The need for skilled cybersecurity professionals is already huge. And it's getting bigger.
It's estimated that upwards of 38 billion devices around the world will be internet-connected by 2025.
And with more of us working remotely and relying on online services for everything from grocery deliveries to medical consultations, people who can keep those systems secure will find their skills in ever-greater demand.
But is a university degree necessary to get started in cybersecurity?
The short answer is no. Many job postings do call for a degree, but that doesn't necessarily mean you can't land those roles without one.
In many cases, employers are more interested in what you can do rather than what credentials you hold. It's more about proving your skills on the job rather than in the classroom.

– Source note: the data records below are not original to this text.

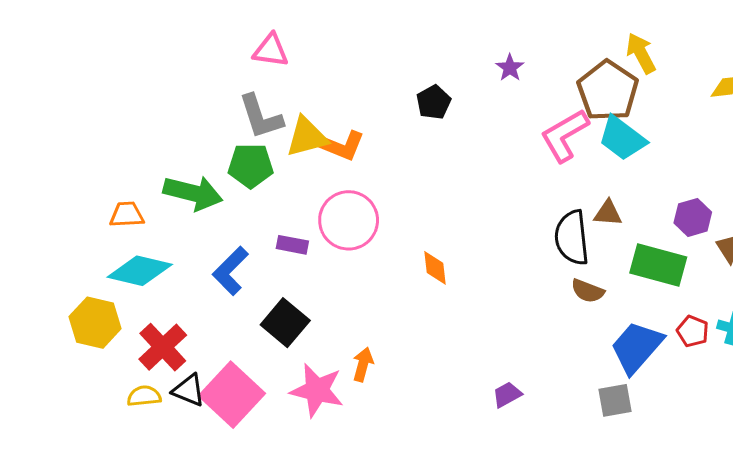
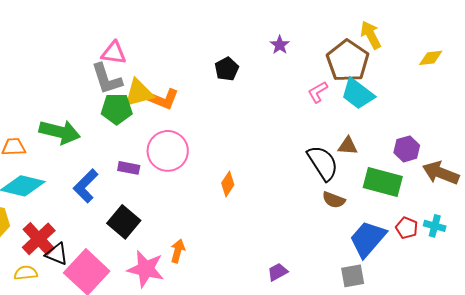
pink triangle: (271, 50) -> (114, 53), moved
pink L-shape: (565, 135) -> (318, 92), size x0.6
green pentagon: (251, 166) -> (117, 109), moved
black semicircle: (572, 238) -> (323, 163), turned 153
orange diamond: (435, 268) -> (228, 184), turned 40
black triangle: (189, 390) -> (57, 254), moved

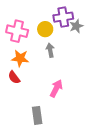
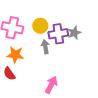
purple cross: (63, 17) -> (58, 34), moved
gray star: (76, 26) -> (74, 33), moved

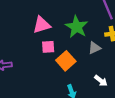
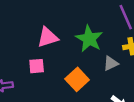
pink square: (48, 47) -> (37, 66), moved

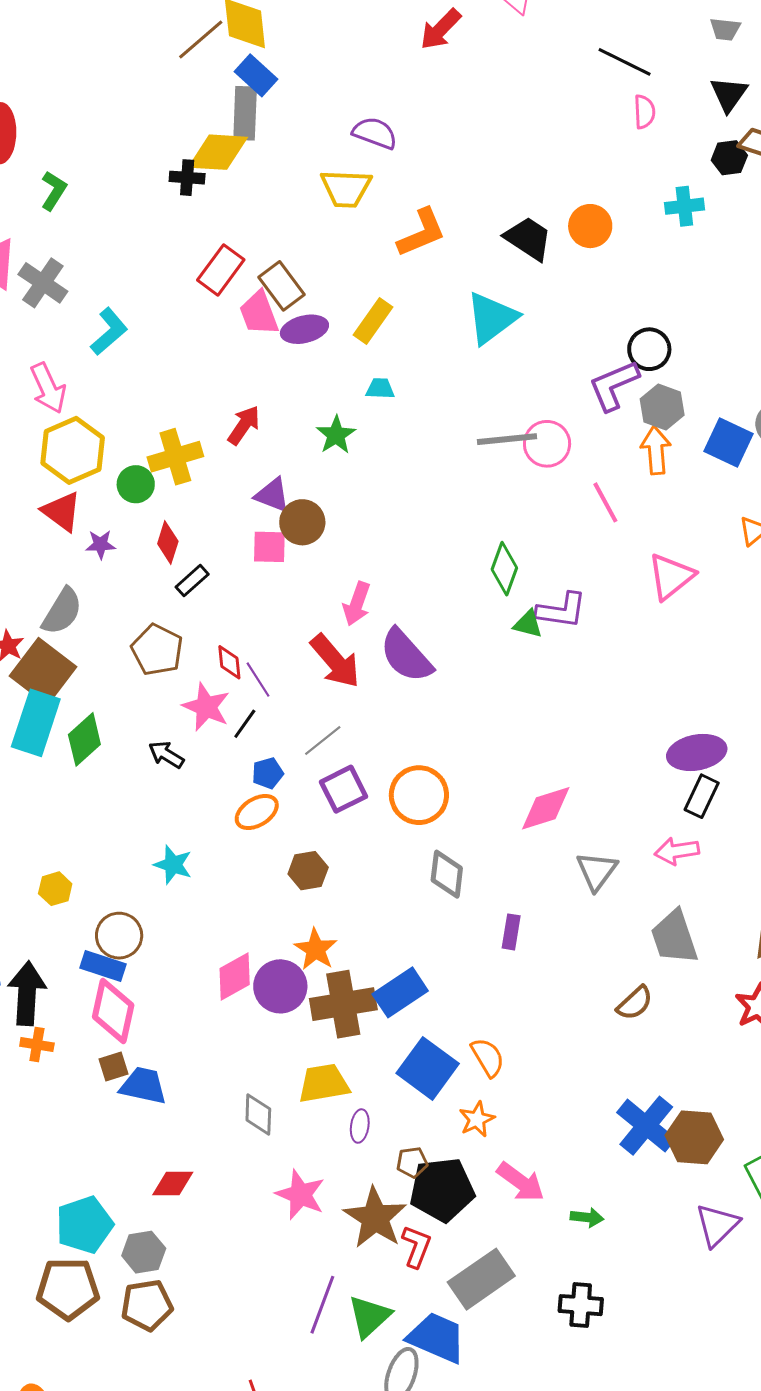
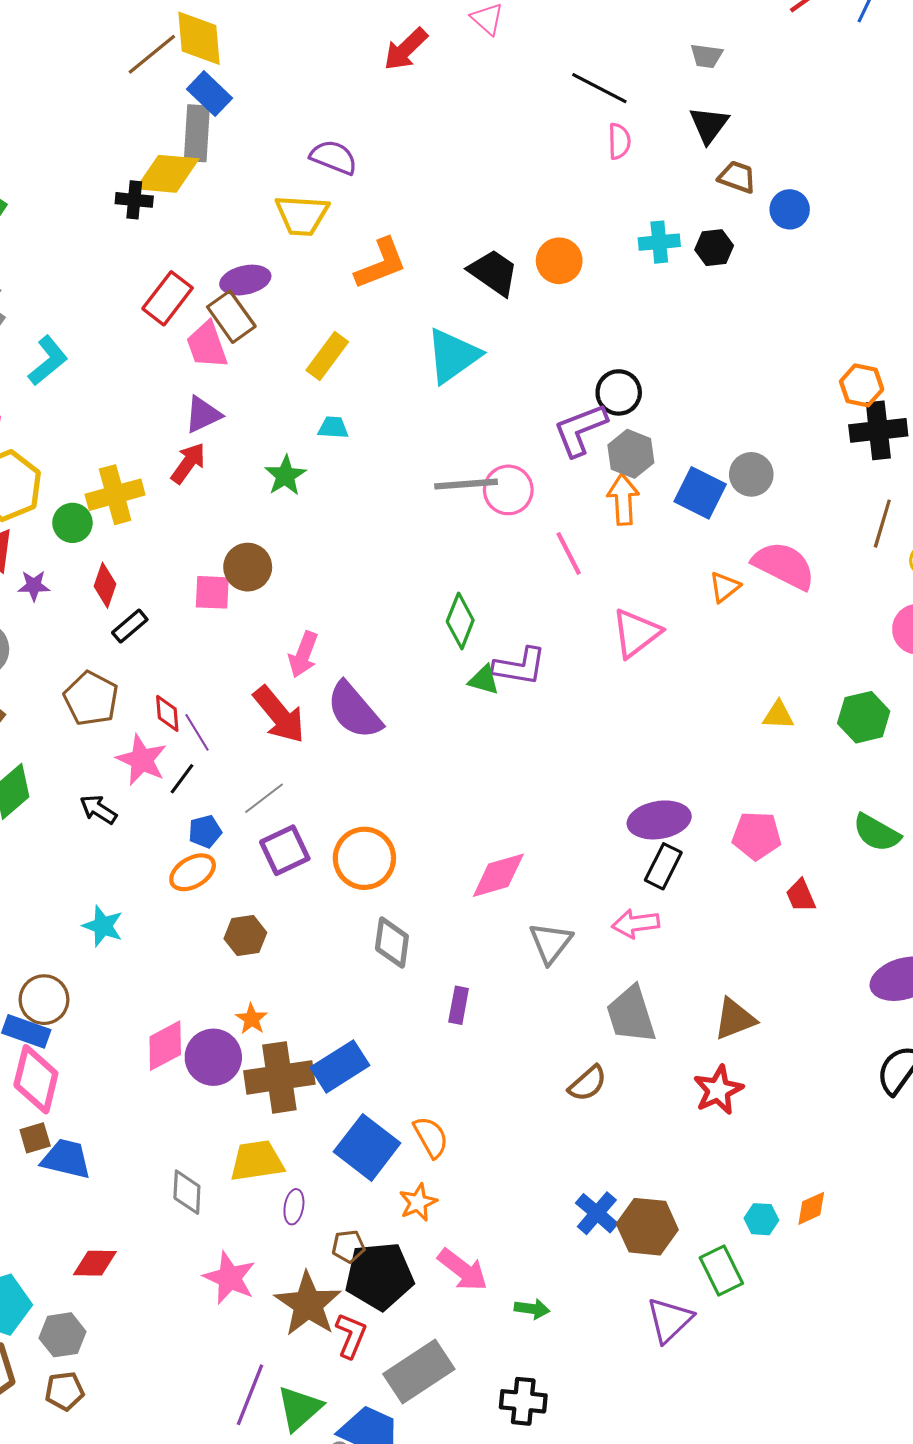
black hexagon: (729, 158) -> (714, 248), moved
purple ellipse: (304, 329) -> (245, 280), moved
purple triangle: (272, 495) -> (203, 415), moved, turned -48
orange star: (316, 949) -> (252, 1019), size x0.7
blue cross: (646, 1126) -> (597, 1213), size x0.7
brown pentagon: (147, 1305) -> (65, 1391), size x0.7

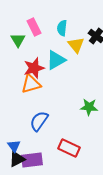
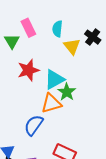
cyan triangle: (56, 60) -> (54, 80), moved
orange triangle: (31, 84) -> (51, 103), moved
green star: (89, 107) -> (67, 92), moved, turned 30

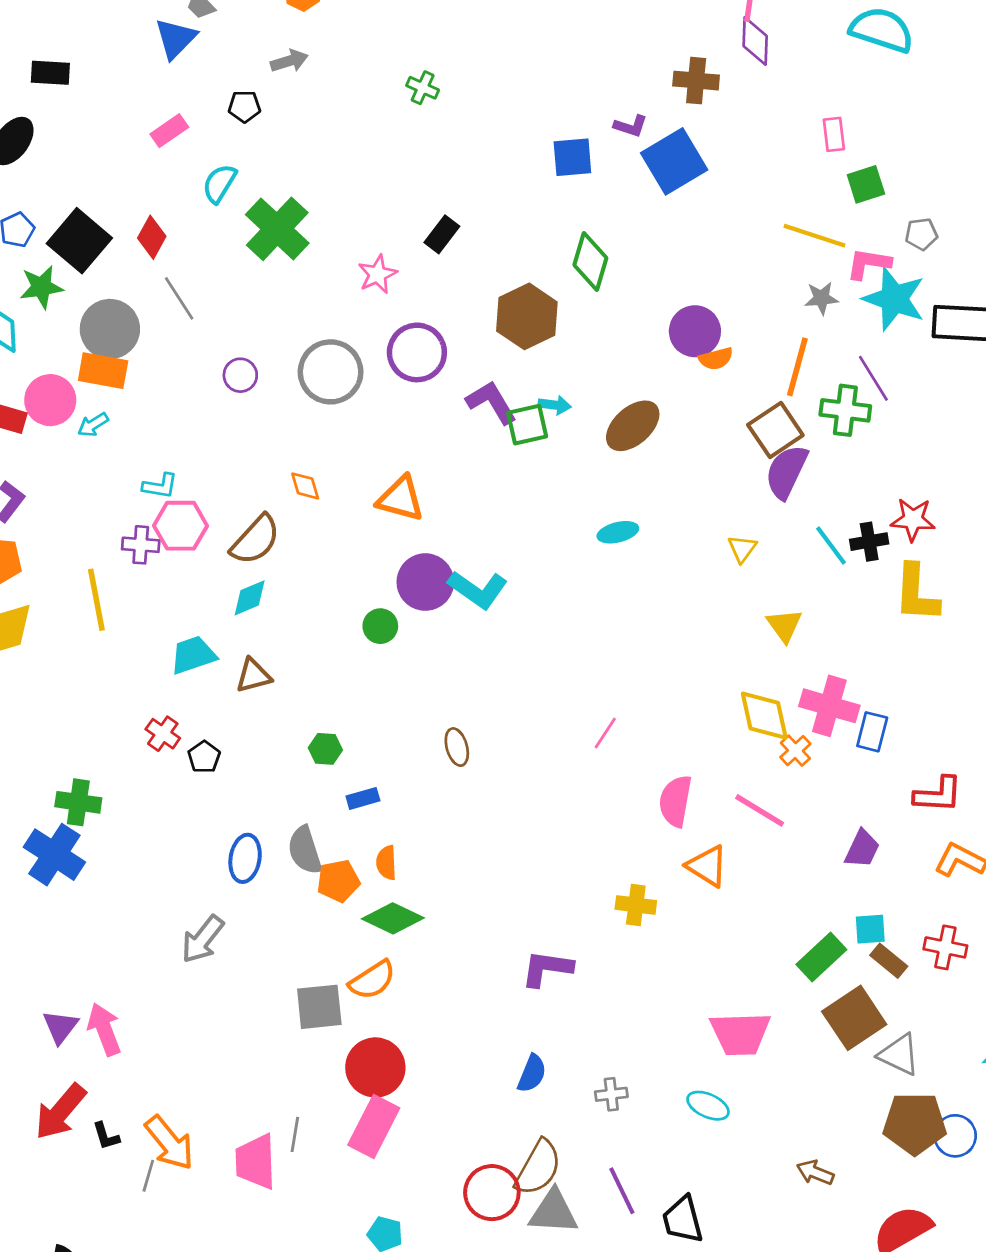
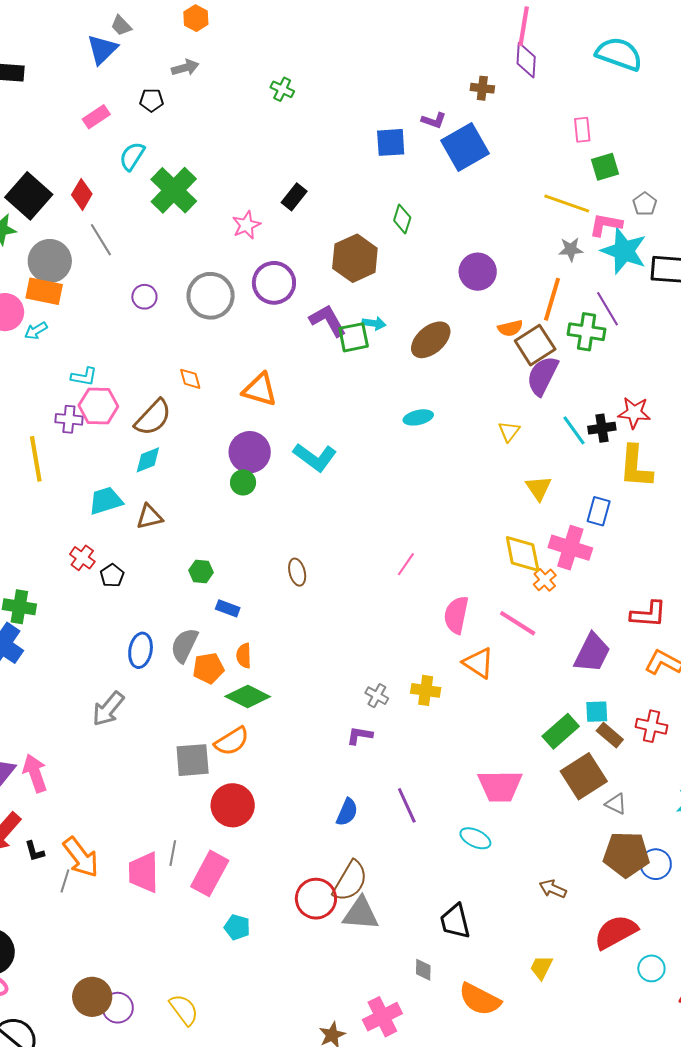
brown cross: (696, 81) -> (482, 88), size x0.7
gray pentagon: (921, 234) -> (645, 204), turned -30
green diamond: (590, 262) -> (402, 219), size x0.7
orange semicircle: (716, 359) -> (510, 328), moved
purple circle: (425, 582) -> (250, 452), moved
blue rectangle: (872, 732) -> (599, 511), moved
blue rectangle: (363, 798) -> (228, 608), turned 35
purple trapezoid: (862, 849) -> (592, 653), size x1.4
gray semicircle: (305, 850) -> (184, 645), turned 42
purple L-shape: (547, 968) -> (360, 735), size x0.7
gray triangle: (899, 1055) -> (616, 804), size x0.7
gray cross: (611, 1094) -> (377, 696), moved, turned 35
pink rectangle: (374, 1126) -> (210, 873), moved
purple line: (622, 1191) -> (407, 805), moved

Exactly what skills do you need and what are employers looking for? Here's what you need to know.
HUGE DEMAND AND SCARCE SUPPLY makes cybersecurity degrees "optional"
Even before the pandemic, the number of jobs for people who could detect and prevent data breaches was expanding enormously.
A 2016 report from Deloitte estimated that the demand for cybersecurity professionals in Canada was growing by seven percent annually.
And in January 2022 alone, there were more than 7,400 vacant cybersecurity jobs across Canada, according to TECHNATION.
The huge demand and lack of available talent mean salaries in this field can also be quite high. On average, information security specialists in Canada make over $80,000, according to PayScale.
What does this all mean?
A lot of employers have so many open positions that they are willing to accept candidates with basic cybersecurity training rather than full-fledged degrees.
If you can prove you have the skills to do this work, and perhaps some industry certifications, you can easily get your foot in the door.
SKILLS YOU NEED to get hired in cybersecurity
Anyone looking to start a career in cybersecurity needs to possess certain basic skills.
We reviewed some current job postings for entry-level roles such as Security Analyst, Network Administrator, and Junior Penetration Tester to find out what kinds of technical skills employers want.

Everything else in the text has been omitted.